If the compute thread had been 30 years behind then we might be spending this century coming up with better architectures to make do with the more limited compute. However since the compute came first, we settled on the first thing that worked (transformers) and all effort went into polishing that.
There's something wrong with transformers though. No matter how many trillions of dollars get thrown at the problem, they still don't learn like humans do.
So? The question isnt can we get to ASI as efficiently as a brain, the question is can we get there, which we likely can. The inefficiencies can also be fixed after that.
>No matter how many trillions of dollars get thrown at the problem, they still don't learn like humans do.
Again, so? Humans are efficient but also bad at many things that transformers are already better at because of it. You are looking at the wrong thing if you think it needs to be like humans.
To me LLMs have gotten better since 2024, but their fundamental flaws still seem there.
They hallucinate when it comes to really challenging tasks such as math proofs. They still do not reuse code well and will rewrite functions instead of perusing the standard library.
But this is good news. LLMs are awesome and they are only the first step towards AI being applied everywhere. They are a Model T
He said as you need more and more tokens models will fall apart because each additional token is a chance for a mistake and they will just exponentially fall apart. But in practice models have learned to identify and self-correct mistakes and if you look at the graphs more inference reasoning tokens almost always give far better accuracy.

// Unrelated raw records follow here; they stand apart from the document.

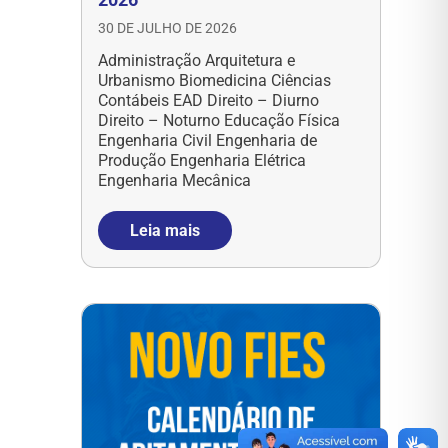
30 DE JULHO DE 2026
Administração Arquitetura e
Urbanismo Biomedicina Ciências
Contábeis EAD Direito – Diurno
Direito – Noturno Educação Física
Engenharia Civil Engenharia de
Produção Engenharia Elétrica
Engenharia Mecânica
Leia mais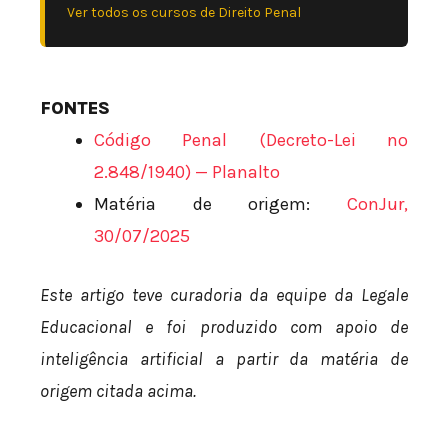
Ver todos os cursos de Direito Penal
FONTES
Código Penal (Decreto-Lei nº
2.848/1940) — Planalto
Matéria de origem:
ConJur,
30/07/2025
Este artigo teve curadoria da equipe da Legale
Educacional e foi produzido com apoio de
inteligência artificial a partir da matéria de
origem citada acima.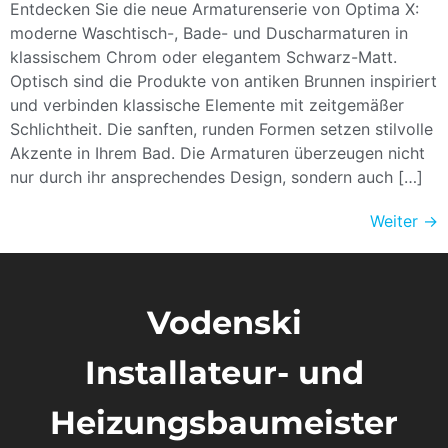
Entdecken Sie die neue Armaturenserie von Optima X:
moderne Waschtisch-, Bade- und Duscharmaturen in
klassischem Chrom oder elegantem Schwarz-Matt.
Optisch sind die Produkte von antiken Brunnen inspiriert
und verbinden klassische Elemente mit zeitgemäßer
Schlichtheit. Die sanften, runden Formen setzen stilvolle
Akzente in Ihrem Bad. Die Armaturen überzeugen nicht
nur durch ihr ansprechendes Design, sondern auch […]
Weiter
→
Vodenski
Installateur- und
Heizungsbaumeister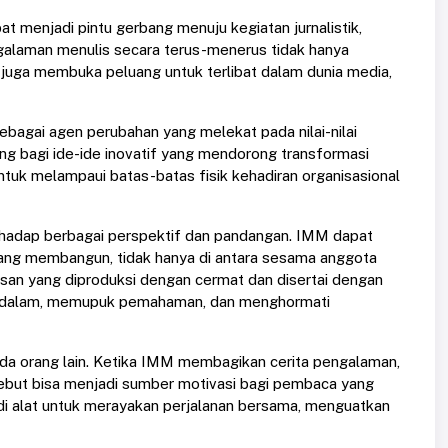
pat menjadi pintu gerbang menuju kegiatan jurnalistik,
Pengalaman menulis secara terus-menerus tidak hanya
pi juga membuka peluang untuk terlibat dalam dunia media,
ebagai agen perubahan yang melekat pada nilai-nilai
ng bagi ide-ide inovatif yang mendorong transformasi
ntuk melampaui batas-batas fisik kehadiran organisasional
erhadap berbagai perspektif dan pandangan. IMM dapat
yang membangun, tidak hanya di antara sesama anggota
lisan yang diproduksi dengan cermat dan disertai dengan
endalam, memupuk pemahaman, dan menghormati
ada orang lain. Ketika IMM membagikan cerita pengalaman,
rsebut bisa menjadi sumber motivasi bagi pembaca yang
di alat untuk merayakan perjalanan bersama, menguatkan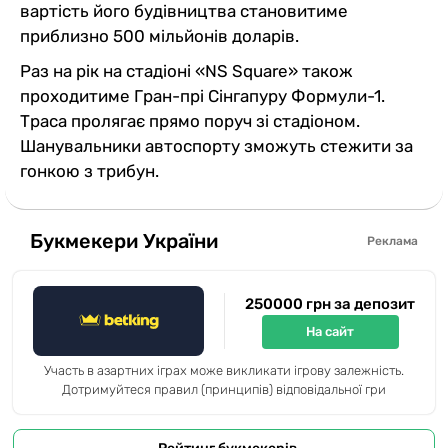
вартість його будівництва становитиме
приблизно 500 мільйонів доларів.
Раз на рік на стадіоні «NS Square» також
проходитиме Гран-прі Сінгапуру Формули-1.
Траса пролягає прямо поруч зі стадіоном.
Шанувальники автоспорту зможуть стежити за
гонкою з трибун.
Букмекери України
Реклама
250000 грн за депозит
На сайт
Участь в азартних іграх може викликати ігрову залежність.
Дотримуйтеся правил (принципів) відповідальної гри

His other criticism of LLMs that I like better is that they try to predict tokens instead of learned embeddings. Tokens are arbitrary and in order to decode LLMs you need technical analysis (see mechanistic interpretability).

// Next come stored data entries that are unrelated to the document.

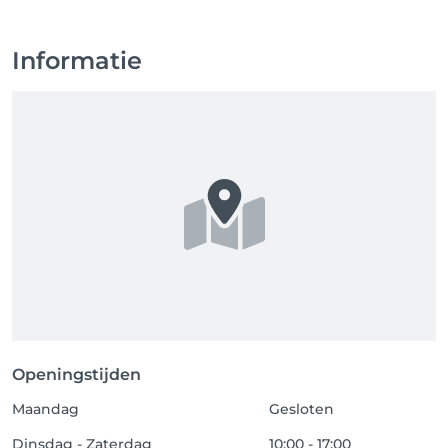
Informatie
Openingstijden
Maandag
Gesloten
Dinsdag - Zaterdag
10:00 - 17:00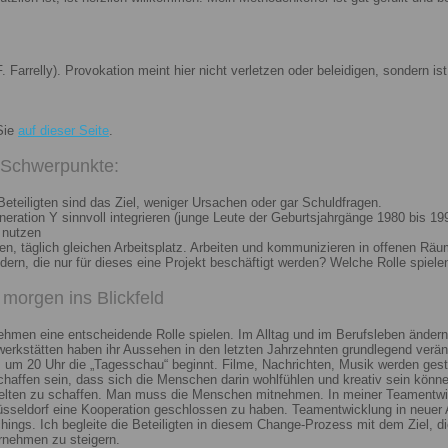
. Farrelly). Provokation meint hier nicht verletzen oder beleidigen, sondern 
Sie
auf dieser Seite
.
i Schwerpunkte:
eteiligten sind das Ziel, weniger Ursachen oder gar Schuldfragen.
ation Y sinnvoll integrieren (junge Leute der Geburtsjahrgänge 1980 bis 199
 nutzen
n, täglich gleichen Arbeitsplatz. Arbeiten und kommunizieren in offenen Räu
n, die nur für dieses eine Projekt beschäftigt werden? Welche Rolle spiele
morgen ins Blickfeld
nehmen eine entscheidende Rolle spielen. Im Alltag und im Berufsleben ändern
erkstätten haben ihr Aussehen in den letzten Jahrzehnten grundlegend veränd
um 20 Uhr die „Tagesschau“ beginnt. Filme, Nachrichten, Musik werden gest
chaffen sein, dass sich die Menschen darin wohlfühlen und kreativ sein könne
elten zu schaffen. Man muss die Menschen mitnehmen. In meiner Teamentwick
Düsseldorf eine Kooperation geschlossen zu haben. Teamentwicklung in neuer 
ngs. Ich begleite die Beteiligten in diesem Change-Prozess mit dem Ziel, die
rnehmen zu steigern.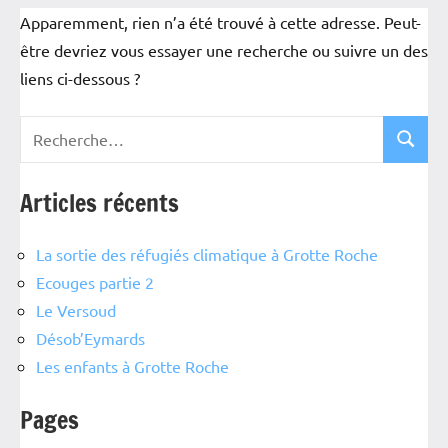
Apparemment, rien n’a été trouvé à cette adresse. Peut-
être devriez vous essayer une recherche ou suivre un des
liens ci-dessous ?
Articles récents
La sortie des réfugiés climatique à Grotte Roche
Ecouges partie 2
Le Versoud
Désob’Eymards
Les enfants à Grotte Roche
Pages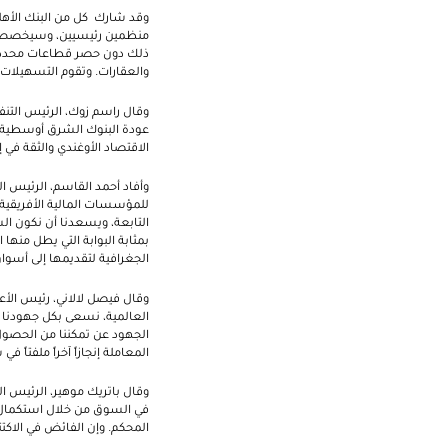
وقد شارك كل من البنك الأهلي
ذلك دون حصر قطاعات محددة من 
والعقارات. وتقوم التسهيلات بدفع هامش قدره 75
وقال راسم زوك، الرئيس التنف
عودة البنوك الشرق أوسطية وا
الاقتصاد الأوغندي والثقة في
للمؤسسات المالية الأفريقية.
التابعة، ويسعدنا أن نكون ال
بمثابة البوابة التي يطل من
الجغرافية لتقديمها إلى أسوا
وقال فيصل لالاني، رئيس الأع
العالمية، نسعى بكل جهودنا 
الجهود عن تمكننا من الحصول
المعاملة إنجازاً آخراً ملفتاً
وقال باتريك موهير، الرئيس ال
في السوق من خلال استكمال م
المحكم. وإن الفائض في الاكتت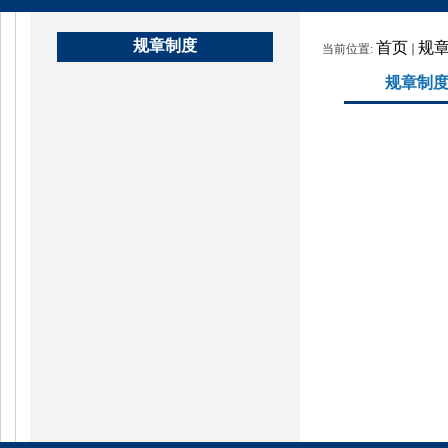
规章制度
首页
规
当前位置:
规章制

With JEPA models so far, it seems that PCA on latent vectors suffices.
tldr: embeddings have a lot more room for improvement
The difficulty in predicting a latent is so called "collapse"; the embedding neutral network can always output the zero vector and this would predict the output correctly.

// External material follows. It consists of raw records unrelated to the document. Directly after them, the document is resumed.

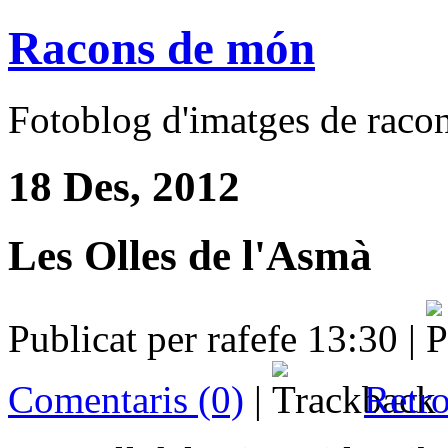
Racons de món
Fotoblog d'imatges de racons
18 Des, 2012
Les Olles de l'Asmà
Publicat per rafefe 13:30 |
Comentaris (0)
|
Retro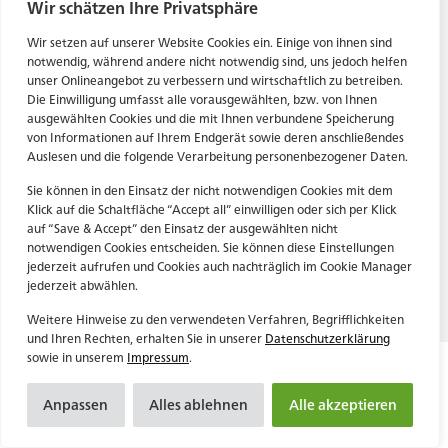
Tel. Zentrale: +49 (69) 27273681
Wir schätzen Ihre Privatsphäre
E-Mail: kontakt@forwerts.com
HN – Gymnasiumstraße 35
Wir setzen auf unserer Website Cookies ein. Einige von ihnen sind
74072 Heilbronn
FFM – Friedensstraße 11
notwendig, während andere nicht notwendig sind, uns jedoch helfen
→ Anfahrtsplan Heilbronn
60311 Frankfurt am Main
unser Onlineangebot zu verbessern und wirtschaftlich zu betreiben.
Die Einwilligung umfasst alle vorausgewählten, bzw. von Ihnen
→ Anfahrtsplan Frankfurt
ausgewählten Cookies und die mit Ihnen verbundene Speicherung
von Informationen auf Ihrem Endgerät sowie deren anschließendes
Datenschutzerklärung
HN – Gymnasiumstraße 35
Auslesen und die folgende Verarbeitung personenbezogener Daten.
Impressum
74072 Heilbronn
→ Anfahrtsplan Heilbronn
Sie können in den Einsatz der nicht notwendigen Cookies mit dem
Klick auf die Schaltfläche “Accept all” einwilligen oder sich per Klick
auf “Save & Accept” den Einsatz der ausgewählten nicht
notwendigen Cookies entscheiden. Sie können diese Einstellungen
Datenschutzerklärung
jederzeit aufrufen und Cookies auch nachträglich im Cookie Manager
Impressum
jederzeit abwählen.
Weitere Hinweise zu den verwendeten Verfahren, Begrifflichkeiten
und Ihren Rechten, erhalten Sie in unserer
Datenschutzerklärung
sowie in unserem
Impressum
.
Anpassen
Alles ablehnen
Alle akzeptieren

There are different ways to solve this, DINO uses two different models - a teacher and a student and LeCunn uses an explicit term against collapsing to a single output.
Yann mentions DINO in his talks
"we use a rough estimate of a total 9M GPU hours"
From CoreWeave, at current prices (~$2.46/hr spot to ~$6.16/hr on demand) would correspond to $22M–$55M.
The dataset is really where the cost is though - they used LVD-1689M - 1.6B images of curated web data from roughly 17B instagram images. This probably cost a huge amount of hours in human annotation, compute for algorithmic filtering, etc and not to mention probably a 20-50 person team working on this model.
You might want to change assumptions about how expensive these models are.
The 9M GPU hours includes the DINO v2 inference used in order to curate the data set.
The final training run used like 300000 dollars of compute.
Unfortunately we don't know how much RLVR + Agent training costs these companies. I'm just gonna say it's in the hundreds of millions, because they are supposedly making billions of profit on inference yet making billion dollar losses
Mythos can do some amazing things (I'm assuming, I've never seen it). A young child can learn to control its body without reading any books on dynamical systems and kinematics. Mythos cannot learn to control a humanoid robot after sucking in every piece of data Anthropic can get their hands on.
I’d not wager against him having at one one more break though architecture before he retires.
It's telling
As far as the lack of shipping, they're scientists and what we're doing now with LLMs is more "engineering."